> _TASK DIRECTIONS_
Wherever a line below holds the word "JSON", copy that line.

> _Source data_

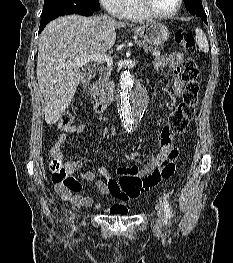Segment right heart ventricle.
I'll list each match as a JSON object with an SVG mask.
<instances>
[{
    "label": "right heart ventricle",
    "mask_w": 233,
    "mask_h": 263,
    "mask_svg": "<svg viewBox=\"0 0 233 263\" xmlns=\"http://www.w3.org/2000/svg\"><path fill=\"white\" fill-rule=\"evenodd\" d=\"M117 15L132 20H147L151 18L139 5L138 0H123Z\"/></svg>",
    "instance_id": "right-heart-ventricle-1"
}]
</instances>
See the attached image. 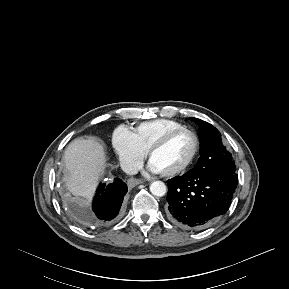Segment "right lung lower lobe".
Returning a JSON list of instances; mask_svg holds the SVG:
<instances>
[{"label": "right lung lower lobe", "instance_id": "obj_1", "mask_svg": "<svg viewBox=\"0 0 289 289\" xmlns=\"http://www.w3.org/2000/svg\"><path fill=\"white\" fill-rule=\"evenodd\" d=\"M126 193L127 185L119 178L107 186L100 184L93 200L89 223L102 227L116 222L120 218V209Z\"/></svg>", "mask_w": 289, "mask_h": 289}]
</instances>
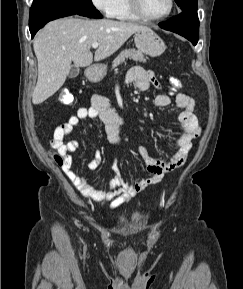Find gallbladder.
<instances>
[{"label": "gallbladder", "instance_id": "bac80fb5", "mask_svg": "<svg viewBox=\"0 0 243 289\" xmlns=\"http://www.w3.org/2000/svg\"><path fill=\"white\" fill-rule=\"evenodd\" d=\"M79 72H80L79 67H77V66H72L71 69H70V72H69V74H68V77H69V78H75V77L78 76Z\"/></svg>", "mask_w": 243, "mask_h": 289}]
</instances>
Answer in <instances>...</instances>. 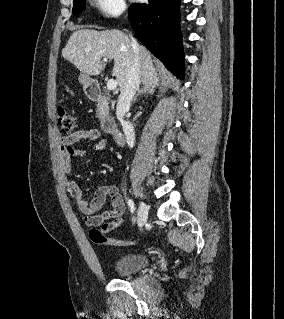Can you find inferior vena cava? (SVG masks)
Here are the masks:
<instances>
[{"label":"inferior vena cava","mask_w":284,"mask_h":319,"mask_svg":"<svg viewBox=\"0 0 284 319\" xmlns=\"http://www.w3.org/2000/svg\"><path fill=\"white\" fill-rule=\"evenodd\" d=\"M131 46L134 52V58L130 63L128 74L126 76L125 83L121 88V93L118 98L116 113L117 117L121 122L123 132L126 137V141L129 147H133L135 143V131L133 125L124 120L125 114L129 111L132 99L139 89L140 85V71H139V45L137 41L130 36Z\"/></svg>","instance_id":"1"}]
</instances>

> _RESPONSE TO THE TASK_
I'll list each match as a JSON object with an SVG mask.
Returning a JSON list of instances; mask_svg holds the SVG:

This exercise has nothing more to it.